- EXERCISE DIRECTIONS: Check the entries below and say how many lines include the word "sind". No other text is wanted.

- INPUT RECORDS:
________

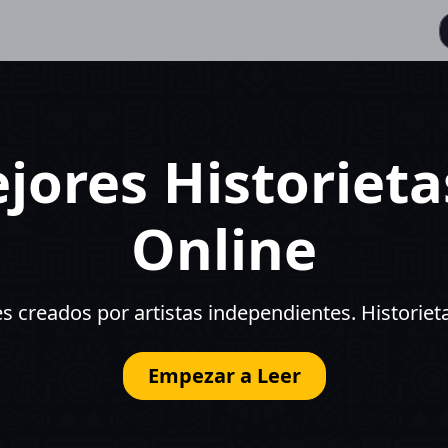
jores Historiet
Online
 creados por artistas independientes. Historieta
Empezar a Leer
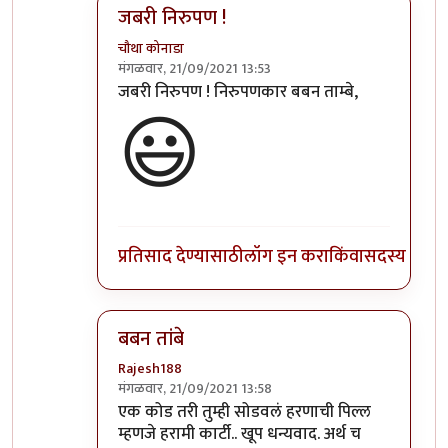
जबरी निरुपण !
चौथा कोनाडा
मंगळवार, 21/09/2021 13:53
In reply to
कीर्तनकार बुवांसारखी..
by
बबन ताम्बे
जबरी निरुपण ! निरुपणकार बबन ताम्बे,
😃
प्रतिसाद देण्यासाठी
लॉग इन करा
किंवा
सदस्य व्हा
बबन तांबे
Rajesh188
मंगळवार, 21/09/2021 13:58
In reply to
कीर्तनकार बुवांसारखी..
by
बबन ताम्बे
एक कोड तरी तुम्ही सोडवलं हरणाची पिल्ल
म्हणजे हरामी कार्टी.. खूप धन्यवाद. अर्थ च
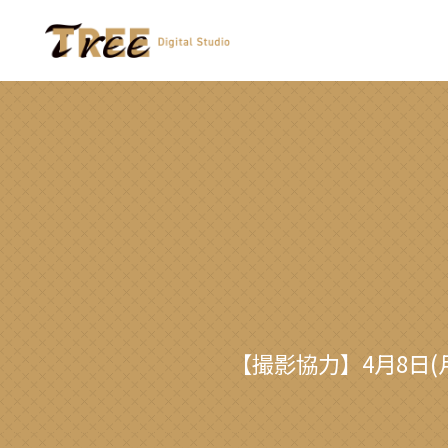
【撮影協力】4月8日(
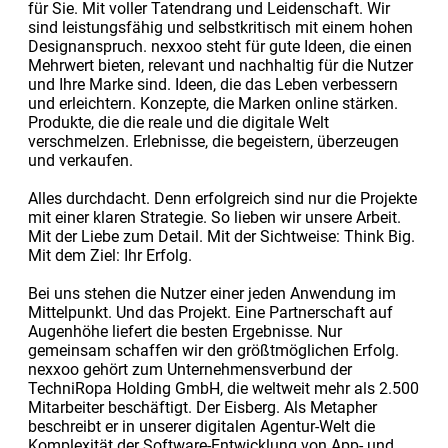
für Sie. Mit voller Tatendrang und Leidenschaft. Wir
sind leistungsfähig und selbstkritisch mit einem hohen
Designanspruch. nexxoo steht für gute Ideen, die einen
Mehrwert bieten, relevant und nachhaltig für die Nutzer
und Ihre Marke sind. Ideen, die das Leben verbessern
und erleichtern. Konzepte, die Marken online stärken.
Produkte, die die reale und die digitale Welt
verschmelzen. Erlebnisse, die begeistern, überzeugen
und verkaufen.
Alles durchdacht. Denn erfolgreich sind nur die Projekte
mit einer klaren Strategie. So lieben wir unsere Arbeit.
Mit der Liebe zum Detail. Mit der Sichtweise: Think Big.
Mit dem Ziel: Ihr Erfolg.
Bei uns stehen die Nutzer einer jeden Anwendung im
Mittelpunkt. Und das Projekt. Eine Partnerschaft auf
Augenhöhe liefert die besten Ergebnisse. Nur
gemeinsam schaffen wir den größtmöglichen Erfolg.
nexxoo gehört zum Unternehmensverbund der
TechniRopa Holding GmbH, die weltweit mehr als 2.500
Mitarbeiter beschäftigt. Der Eisberg. Als Metapher
beschreibt er in unserer digitalen Agentur-Welt die
Komplexität der Software-Entwicklung von App- und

________

- ANSWER TO THIS EXERCISE: 3